# TASK DESCRIPTION
Please write out all of the entries beneath this line exactly, skipping the pictures.

(Source data)
------------------------------------------------------------------------

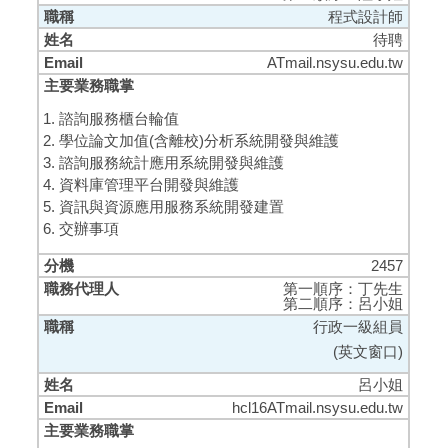
程式設計師
待聘
ATmail.nsysu.edu.tw
諮詢服務櫃台輪值
學位論文加值(含離校)分析系統開發與維護
諮詢服務統計應用系統開發與維護
資料庫管理平台開發與維護
資訊與資源應用服務系統開發建置
交辦事項
2457
第一順序：丁先生
第二順序：呂小姐
行政一級組員
(英文窗口)
呂小姐
hcl16ATmail.nsysu.edu.tw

------------------------------------------------------------------------

# RESPONSE AREA
程式設計師
待聘
ATmail.nsysu.edu.tw
諮詢服務櫃台輪值
學位論文加值(含離校)分析系統開發與維護
諮詢服務統計應用系統開發與維護
資料庫管理平台開發與維護
資訊與資源應用服務系統開發建置
交辦事項
2457
第一順序：丁先生
第二順序：呂小姐
行政一級組員
(英文窗口)
呂小姐
hcl16ATmail.nsysu.edu.tw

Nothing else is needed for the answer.